The problem
Using the records below, please work out how many lines contain "году"; answer with the number alone.

Stored entries
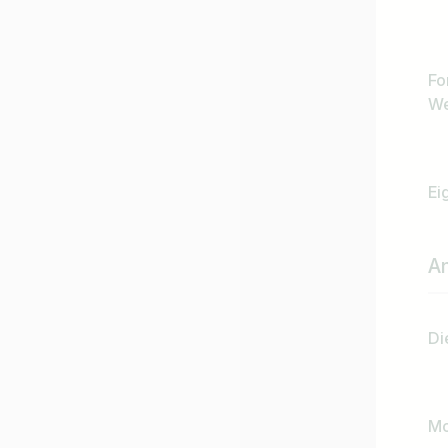
Fo
We
Ei
A
Di
Jobtitel
Mo
Ich suche nach …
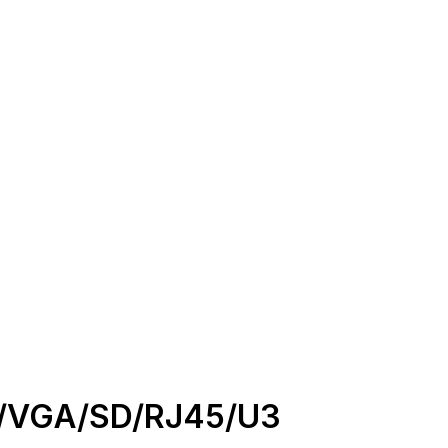
MI/VGA/SD/RJ45/U3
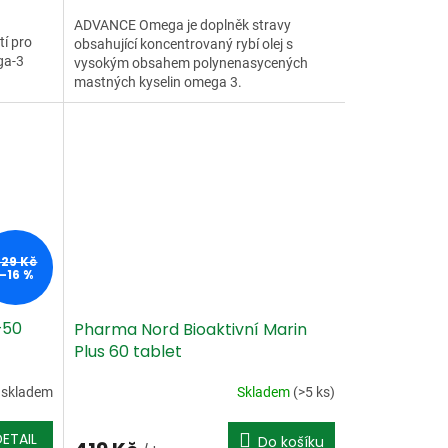
ADVANCE Omega je doplněk stravy
í pro
obsahující koncentrovaný rybí olej s
ga-3
vysokým obsahem polynenasycených
u
mastných kyselin omega 3.
.
329 Kč
–16 %
+50
Pharma Nord Bioaktivní Marin
Plus 60 tablet
 skladem
Skladem
(>5 ks)
DETAIL
Do košíku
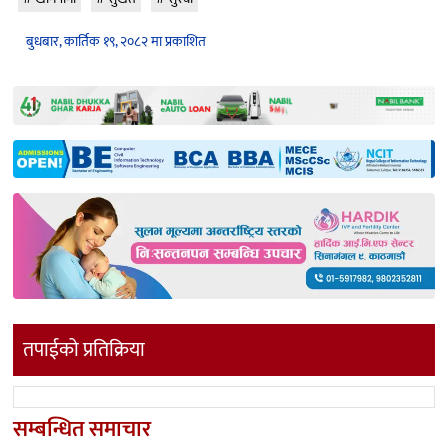
बुधबार, कार्तिक १९, २०८२ मा प्रकाशित
तपाईको प्रतिक्रिया
सम्बन्धित समाचार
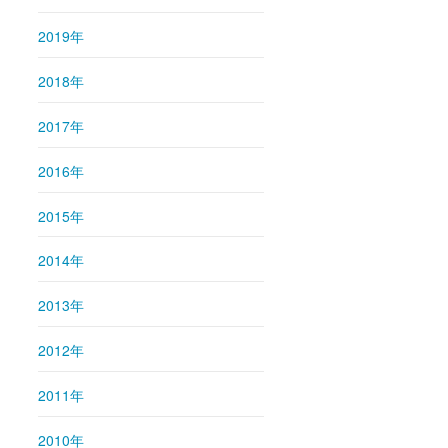
2019年
2018年
2017年
2016年
2015年
2014年
2013年
2012年
2011年
2010年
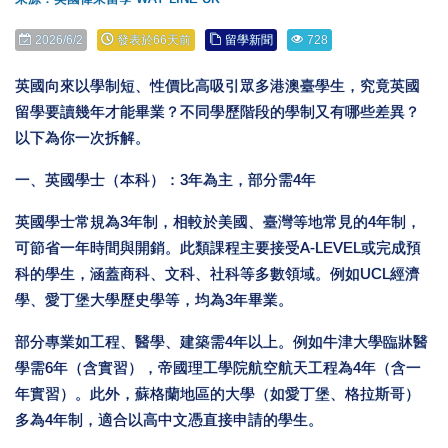
2026/6/2
發表於66天前
留學新聞
728
英國向來以學制短、性價比高吸引眾多港澳臺學生，究竟英國
留學要讀幾年才能畢業？不同學歷階段的學制又有哪些差異？
以下為你一次拆解。
一、英國學士（本科）：3年為主，部分需4年
英國學士常規為3年制，相較於美國、臺灣等地常見的4年制，
可節省一年時間與開銷。此類課程主要接受A-LEVEL或完成預
科的學生，涵蓋商科、文科、社科等多數領域。例如UCL經濟
學、愛丁堡大學歷史學等，均為3年畢業。
部分專業如工程、醫學、建築需4年以上。例如牛津大學臨牀醫
學需6年（含實習），帝國理工學院航空航天工程為4年（含一
年實習）。此外，蘇格蘭地區的大學（如愛丁堡、格拉斯哥）
多為4年制，適合以高中文憑直接申請的學生。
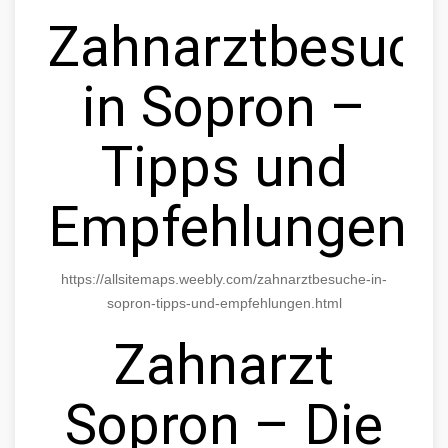
Zahnarztbesuc
in Sopron –
Tipps und
Empfehlungen
https://allsitemaps.weebly.com/zahnarztbesuche-in-
sopron-tipps-und-empfehlungen.html
Zahnarzt
Sopron – Die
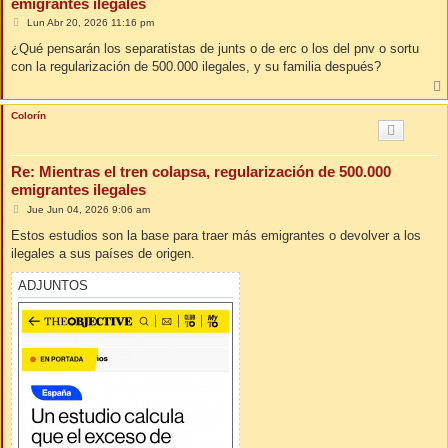
emigrantes ilegales
M
Lun Abr 20, 2026 11:16 pm
e
n
¿Qué pensarán los separatistas de junts o de erc o los del pnv o sortu
s
con la regularización de 500.000 ilegales, y su familia después?
a
j
e
Colorín
Re: Mientras el tren colapsa, regularización de 500.000
emigrantes ilegales
M
Jue Jun 04, 2026 9:06 am
e
n
Estos estudios son la base para traer más emigrantes o devolver a los
s
ilegales a sus países de origen.
a
j
e
ADJUNTOS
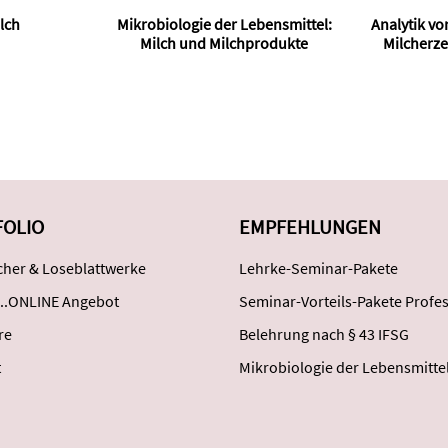
lch
Mikrobiologie der Lebensmittel:
Analytik vo
Milch und Milchprodukte
Milcherz
FOLIO
EMPFEHLUNGEN
her & Loseblattwerke
Lehrke-Seminar-Pakete
..ONLINE Angebot
Seminar-Vorteils-Pakete Profes
re
Belehrung nach § 43 IFSG
t
Mikrobiologie der Lebensmitte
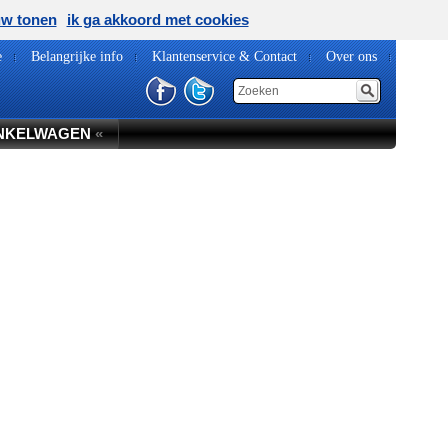
uw tonen
ik ga akkoord met cookies
e
Belangrijke info
Klantenservice & Contact
Over ons
NKELWAGEN
«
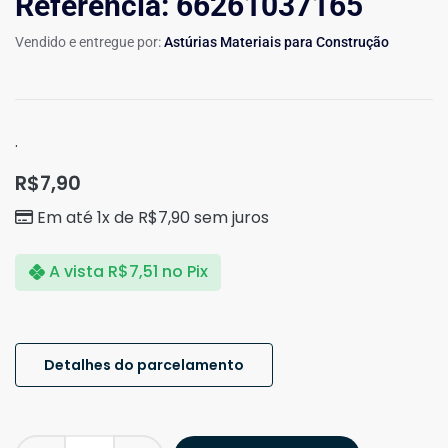
Referência: 66261037165
Vendido e entregue por:
Astúrias Materiais para Construção
.
R$
7,90
Em até 1x de
R$
7,90
sem juros
A vista
R$
7,51
no Pix
Detalhes do parcelamento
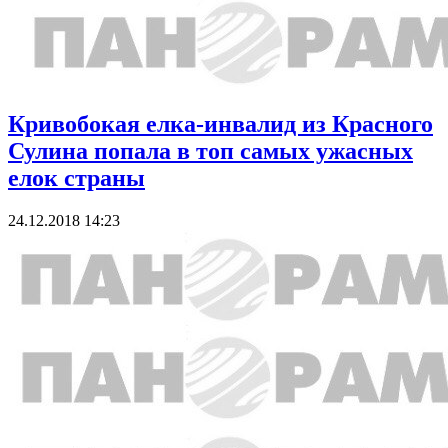
Кривобокая елка-инвалид из Красного
Сулина попала в топ самых ужасных
елок страны
24.12.2018 14:23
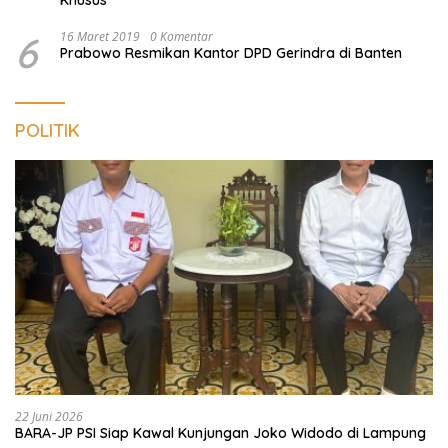
Khusus
6
16 Maret 2019
0 Komentar
Prabowo Resmikan Kantor DPD Gerindra di Banten
POLITIK
22 Juni 2026
BARA-JP PSI Siap Kawal Kunjungan Joko Widodo di Lampung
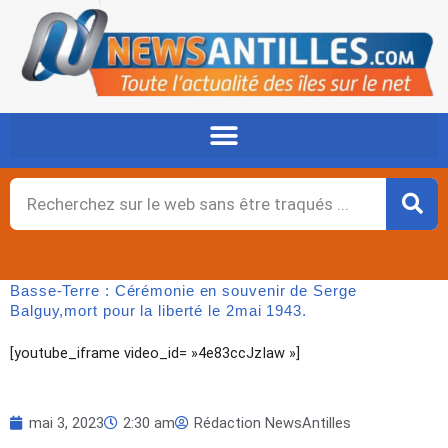
Aller
au
contenu
Rechercher
Basse-Terre : Cérémonie en souvenir de Serge
Balguy,mort pour la liberté le 2mai 1943.
[youtube_iframe video_id= »4e83ccJzIaw »]
mai 3, 2023
2:30 am
Rédaction NewsAntilles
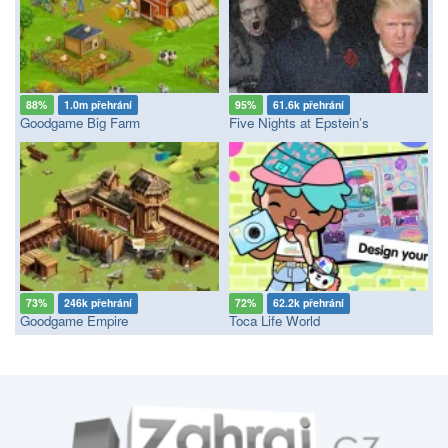
88%
1.0m přehrání
95%
61.6k přehrání
Goodgame Big Farm
Five Nights at Epstein’s
73%
246k přehrání
72%
62.2k přehrání
Goodgame Empire
Toca Life World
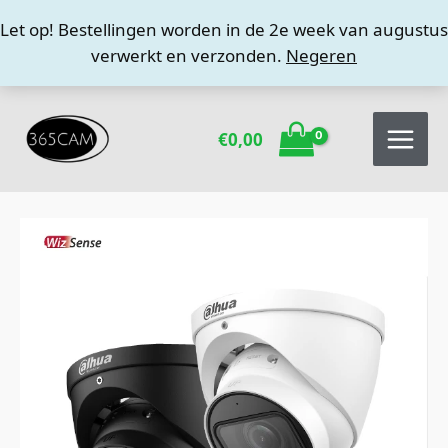
Ga
Let op! Bestellingen worden in de 2e week van augustus
naar
verwerkt en verzonden.
Negeren
de
inhoud
€
0,00
Dahua
HDW3849QMP-
S-
IL-
28
4K
Dual
Light
buitencamera
aantal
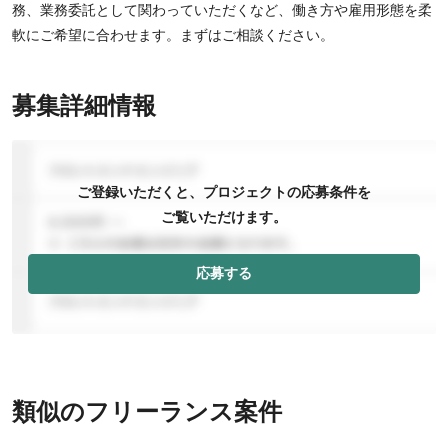
務、業務委託として関わっていただくなど、働き方や雇用形態を柔
軟にご希望に合わせます。まずはご相談ください。
募集詳細情報
ご登録いただくと、プロジェクトの応募条件を
ご覧いただけます。
応募する
類似のフリーランス案件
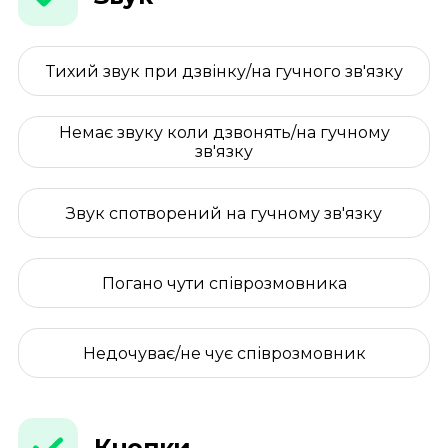
Тихий звук при дзвінку/на гучного зв'язку
Немає звуку коли дзвонять/на гучному
зв'язку
Звук спотворений на гучному зв'язку
Погано чути співрозмовника
Недочуває/не чує співрозмовник
Кнопки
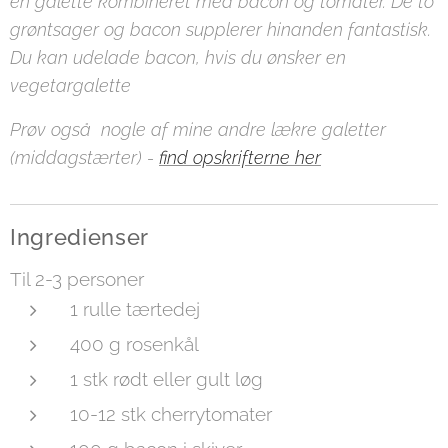
en galette kombineret med bacon og tomater. De to
grøntsager og bacon supplerer hinanden fantastisk.
Du kan udelade bacon, hvis du ønsker en
vegetargalette
Prøv også nogle af mine andre lækre galetter
(middagstærter) -
find opskrifterne her
Ingredienser
Til 2-3 personer
1 rulle tærtedej
400 g rosenkål
1 stk rødt eller gult løg
10-12 stk cherrytomater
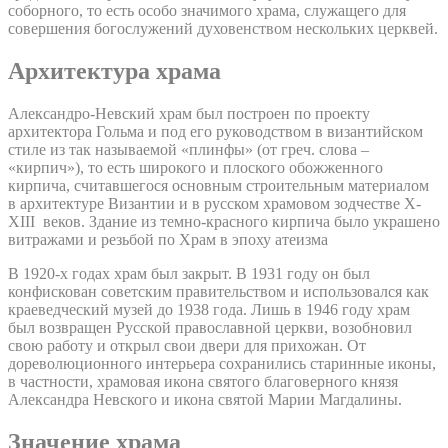
соборного, то есть особо значимого храма, служащего для
совершения богослужений духовенством нескольких церквей.
Архитектура храма
Александро-Невский храм был построен по проекту
архитектора Гольма и под его руководством в византийском
стиле из так называемой «плинфы» (от греч. слова –
«кирпич»), то есть широкого и плоского обожженного
кирпича, считавшегося основным строительным материалом
в архитектуре Византии и в русском храмовом зодчестве X-
XIII веков. Здание из темно-красного кирпича было украшено
витражами и резьбой по Храм в эпоху атеизма
В 1920-х годах храм был закрыт. В 1931 году он был
конфискован советским правительством и использовался как
краеведческий музей до 1938 года. Лишь в 1946 году храм
был возвращен Русской православной церкви, возобновил
свою работу и открыл свои двери для прихожан. От
дореволюционного интерьера сохранились старинные иконы,
в частности, храмовая икона святого благоверного князя
Александра Невского и икона святой Марии Магдалины.
Значение храма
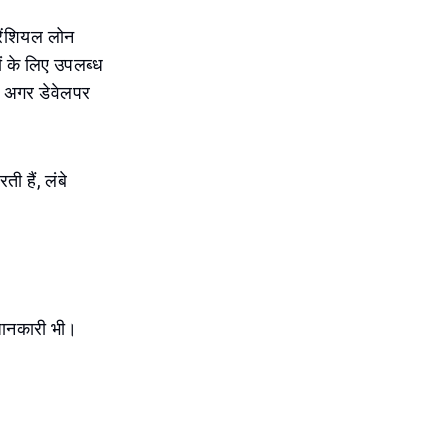
रेंशियल लोन
ं के लिए उपलब्ध
से अगर डेवेलपर
ी हैं, लंबे
 जानकारी भी।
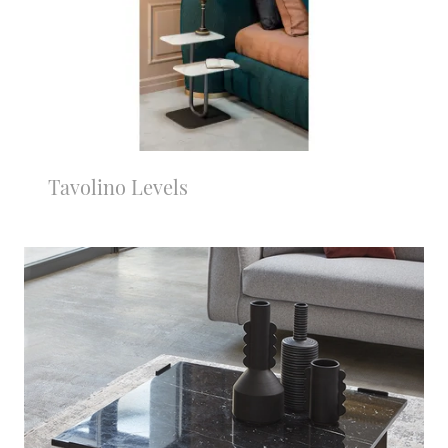
Tavolino Levels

Result of this task
2